Paris le 11 juillet 2018

Désaccord en CMP : un tacle de plus pour les paysans français

La Commission Mixte Paritaire (CMP) réunie ce 10 juillet s’est soldée par un échec. Dès le premier article, députés et sénateurs n’ont pas réussi à s’accorder sur une mesure qui avait pourtant été adoptée à l’identique, remettant ainsi aux calendes grecques l’examen d’un texte censé être issu des Etats généraux de l’alimentation. Les paysans en ont assez de ces manœuvres et désaccords !

Le syndicat Jeunes Agriculteurs exprime sa profonde colère devant le spectacle désolant offert par la Commission Mixte paritaire aujourd’hui.
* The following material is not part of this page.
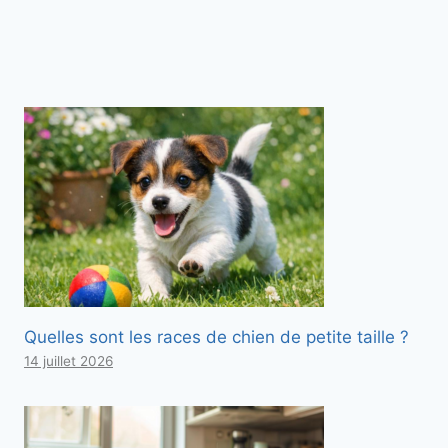
Quelles sont les races de chien de petite taille ?
14 juillet 2026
Le texte examiné respectait l’esprit des Etats Généraux de l’Alimentation. Pourtant la commission est d’emblée tombée sur un désaccord, et ce sur une disposition votée de façon identique entre députés et sénateurs : la définition des indicateurs, notamment de coût de production, par les interprofessions et à défaut par l’Observatoire de la formation des prix et des marges, au premier article.

Comment ne pas imaginer un stratagème pour rouvrir l’ensemble des débats, en particulier sur cette question délicate des indicateurs, sachant que la mesure avait été adoptée contre l’avis du rapporteur et du gouvernement ? Comment penser que la démocratie est respectée après un tel désaveu ? Nous dénonçons les faux semblants qui conduisent les élus de la majorité à suivre les indications du Gouvernement malgré des accords actés dans les deux chambres.
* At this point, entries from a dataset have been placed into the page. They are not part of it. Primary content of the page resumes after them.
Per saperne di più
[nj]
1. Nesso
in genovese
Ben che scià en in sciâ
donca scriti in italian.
Certains membres de la CMP ont promis que les nouveaux examens à l’Assemblée nationale (en plénière en septembre) puis au Sénat, ne changeront rien au calendrier initial. Doit-on rappeler que les négociations commerciales commencent dès la fin de l’été, et s’intensifient justement en septembre et octobre ?
La conséquence de ce manquement aux responsabilités est l’angoisse des agriculteurs qui voient une énième fois leur avenir mis en suspens, avec le risque d’être encore les victimes des prochaines négociations commerciales.

Nous demandons au Gouvernement et aux parlementaires de se rattraper en ne rouvrant pas des débats sur des sujets qui ont déjà été discutés lors des EGA, en commission et dans l’hémicycle. Cela serait un manque de considération sévère pour tout le travail de la profession et des institutions démocratiques sur cette loi.
Le monde agricole est toujours prêt à une montée en gamme et à répondre aux attentes sociétales au travers des plans de filières. Par ce désaccord, ceux-ci pourraient être rendus impossibles par la non publication des indicateurs des coûts de production.